The concept of a "smart" neighbourhood in Toronto designed with cutting edge technology made by an internet giant is a thrilling idea for some, but a concern for others.
Waterfront Toronto announced this week it will partner with Sidewalk Labs, a sister company of Google, to develop the east waterfront — a mostly derelict former industrial space on the shore of Lake Ontario, south of Parliament Street.
Dan Doctoroff, the company's CEO and former deputy mayor of New York City, says the company will spend the next year coming up with a plan that will create affordable housing, put new technology like autonomous vehicles front and centre, while being the city's greenest development.

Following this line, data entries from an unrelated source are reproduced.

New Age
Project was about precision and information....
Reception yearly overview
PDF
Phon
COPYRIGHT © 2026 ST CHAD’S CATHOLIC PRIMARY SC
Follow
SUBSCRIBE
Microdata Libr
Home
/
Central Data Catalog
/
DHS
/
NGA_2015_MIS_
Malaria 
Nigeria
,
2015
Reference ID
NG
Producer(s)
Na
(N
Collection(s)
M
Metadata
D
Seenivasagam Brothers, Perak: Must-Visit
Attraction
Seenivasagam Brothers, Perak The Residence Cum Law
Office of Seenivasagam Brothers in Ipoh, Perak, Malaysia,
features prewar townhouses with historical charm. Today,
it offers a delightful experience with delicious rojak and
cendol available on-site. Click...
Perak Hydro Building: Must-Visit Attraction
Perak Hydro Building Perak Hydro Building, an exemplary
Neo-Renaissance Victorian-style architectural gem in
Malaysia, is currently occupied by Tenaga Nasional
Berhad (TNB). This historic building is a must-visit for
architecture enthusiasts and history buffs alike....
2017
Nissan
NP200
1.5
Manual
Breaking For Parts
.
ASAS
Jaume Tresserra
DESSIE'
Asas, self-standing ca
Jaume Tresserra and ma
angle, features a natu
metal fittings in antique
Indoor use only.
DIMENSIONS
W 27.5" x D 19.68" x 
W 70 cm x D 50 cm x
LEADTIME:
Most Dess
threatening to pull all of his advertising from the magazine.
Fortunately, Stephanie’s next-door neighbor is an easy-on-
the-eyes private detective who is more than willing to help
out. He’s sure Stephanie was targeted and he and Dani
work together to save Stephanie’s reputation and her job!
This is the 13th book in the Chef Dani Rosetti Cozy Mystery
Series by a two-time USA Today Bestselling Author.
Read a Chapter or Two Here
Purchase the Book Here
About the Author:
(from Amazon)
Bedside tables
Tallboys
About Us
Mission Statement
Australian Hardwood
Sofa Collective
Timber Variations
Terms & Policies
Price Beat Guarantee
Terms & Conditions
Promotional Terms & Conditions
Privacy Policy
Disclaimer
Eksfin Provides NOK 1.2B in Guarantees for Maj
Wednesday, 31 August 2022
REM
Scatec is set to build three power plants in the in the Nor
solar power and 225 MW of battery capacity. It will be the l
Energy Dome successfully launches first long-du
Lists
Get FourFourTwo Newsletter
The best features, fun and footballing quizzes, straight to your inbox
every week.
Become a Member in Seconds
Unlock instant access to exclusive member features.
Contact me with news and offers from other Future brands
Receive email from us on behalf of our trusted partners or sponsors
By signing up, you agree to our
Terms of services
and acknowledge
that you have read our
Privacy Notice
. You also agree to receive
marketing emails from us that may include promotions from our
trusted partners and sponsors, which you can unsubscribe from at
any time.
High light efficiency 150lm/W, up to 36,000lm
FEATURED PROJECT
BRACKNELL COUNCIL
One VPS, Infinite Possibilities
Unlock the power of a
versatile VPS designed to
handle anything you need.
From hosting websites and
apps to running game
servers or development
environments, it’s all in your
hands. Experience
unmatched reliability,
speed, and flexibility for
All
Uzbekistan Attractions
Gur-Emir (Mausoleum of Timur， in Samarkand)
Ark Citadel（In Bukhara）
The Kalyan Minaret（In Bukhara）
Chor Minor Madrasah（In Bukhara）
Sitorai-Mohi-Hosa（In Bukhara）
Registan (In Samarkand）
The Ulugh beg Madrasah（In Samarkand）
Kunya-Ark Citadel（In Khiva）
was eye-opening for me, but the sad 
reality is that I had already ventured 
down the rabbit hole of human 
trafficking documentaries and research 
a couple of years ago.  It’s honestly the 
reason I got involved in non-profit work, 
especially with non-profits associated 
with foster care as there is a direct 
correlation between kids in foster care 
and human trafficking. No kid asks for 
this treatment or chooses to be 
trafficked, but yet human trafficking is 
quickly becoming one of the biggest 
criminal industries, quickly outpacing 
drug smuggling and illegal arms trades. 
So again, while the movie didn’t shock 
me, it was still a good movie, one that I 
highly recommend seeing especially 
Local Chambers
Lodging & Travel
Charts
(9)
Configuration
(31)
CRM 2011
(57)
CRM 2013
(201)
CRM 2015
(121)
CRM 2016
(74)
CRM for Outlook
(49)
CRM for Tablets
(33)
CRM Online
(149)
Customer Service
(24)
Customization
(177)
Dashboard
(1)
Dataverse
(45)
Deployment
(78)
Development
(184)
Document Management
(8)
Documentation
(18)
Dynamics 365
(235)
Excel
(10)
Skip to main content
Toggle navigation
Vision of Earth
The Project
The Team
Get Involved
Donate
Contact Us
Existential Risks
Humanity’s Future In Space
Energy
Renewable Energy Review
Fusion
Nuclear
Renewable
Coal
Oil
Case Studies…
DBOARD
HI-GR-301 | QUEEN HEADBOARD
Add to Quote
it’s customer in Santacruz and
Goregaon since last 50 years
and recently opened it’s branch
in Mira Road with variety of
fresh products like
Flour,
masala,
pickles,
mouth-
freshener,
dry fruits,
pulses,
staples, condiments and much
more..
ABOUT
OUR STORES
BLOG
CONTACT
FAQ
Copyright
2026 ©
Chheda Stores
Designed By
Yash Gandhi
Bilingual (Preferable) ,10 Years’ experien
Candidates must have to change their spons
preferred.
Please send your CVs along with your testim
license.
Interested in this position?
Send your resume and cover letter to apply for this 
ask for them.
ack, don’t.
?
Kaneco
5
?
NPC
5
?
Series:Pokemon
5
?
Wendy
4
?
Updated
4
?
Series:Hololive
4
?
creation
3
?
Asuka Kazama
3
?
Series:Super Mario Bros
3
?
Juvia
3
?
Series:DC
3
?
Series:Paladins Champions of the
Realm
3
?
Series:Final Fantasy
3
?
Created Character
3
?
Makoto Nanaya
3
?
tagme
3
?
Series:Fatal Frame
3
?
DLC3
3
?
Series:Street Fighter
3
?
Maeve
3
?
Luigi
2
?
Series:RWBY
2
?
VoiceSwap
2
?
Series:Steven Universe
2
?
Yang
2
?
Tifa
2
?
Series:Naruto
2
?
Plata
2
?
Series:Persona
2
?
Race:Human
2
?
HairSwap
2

'It has to be good enough for Toronto. And it has to meet certain standards as far as jobs and land use are concerned.' - Coun. Paula Fletcher
"We are convinced that we can dramatically lower the cost of living," he told CBC Radio's Metro Morning.
But the proposals also raise serious questions about the public's privacy in a neighbourhood that would be full of cameras and sensors, as well as how the new designs would actually get built.
"They have no permission to build anything," said Coun. Paula Fletcher, who has been heavily-involved in plans to redevelop the nearby Port Lands.
Fletcher says she's looking forward to seeing the ideas Sidewalk comes up with following a year's work and a series of public consultations, but warns they'll be held to a high standard.
"It has to be good enough for Toronto. And it has to meet certain standards as far as jobs and land use are concerned," she said.
What does Google know that the city doesn't?
Martin Kenney, a professor of community and regional development at the University of California at Davis, says Sidewalk has some advantages when it comes to building a brand new community — including, yes, a lot of money (the company will pay $50 million US just to do the planning work).
Kenney co-wrote an article called "The Rise of the Platform Economy" last year, outlining the changes tech giants like Google, Facebook and Amazon are making in the world.
"We are in the midst of a reorganization of our economy in which the platform owners are seemingly developing power that may be even more formidable than was that of the factory owners in the early industrial revolution," Kenney writes in the article.
Reached by phone, Kenney says Toronto will need to be careful when it comes to making a potential deal with Sidewalk, especially because as the first place to partner on such a large development, this sets a precedent for other cities.
Meanwhile, he says it's fairly clear what Google's after.
"To get the data of a community… could be very powerful," Kenney says, adding that even extends to the planning process.
Google, he explains, is all about learning. The chance to gather information as it moves its ideas into a plan that will be put before the public, he said, could be worth the investment alone.
City shouldn't 'take our eyes off' Sidewalk's plans
Waterfront Toronto's outline of the project states that the city is at a "crossroads" and lists the following challenges — climate change, providing housing for all sorts of people, and job creation.
Yesterday @WaterfrontTO announced partnership with @sidewalklabs to build a technologically cutting-edge neighbourhood on one of North America's largest underdeveloped urban land. pic.twitter.com/GzjghhByZ3— @JohnTory
Sean Meagher, executive director of Social Planning Toronto, says the city should be doing this work, Google or not.
He says the concept is "super exciting," but urges the city and public to watch Sidewalk's proposals closely.
"Let's make sure we don't take our eyes off protecting the public interest," he said.
Meagher says while data can be a powerful tool to help develop communities, Sidewalk should also make sure it considers the "real lived experience" of those in the area.
Doctoroff is vowing Sidewalk's work won't be a "top down" development. The organization's first public consultation is set for Nov. 1.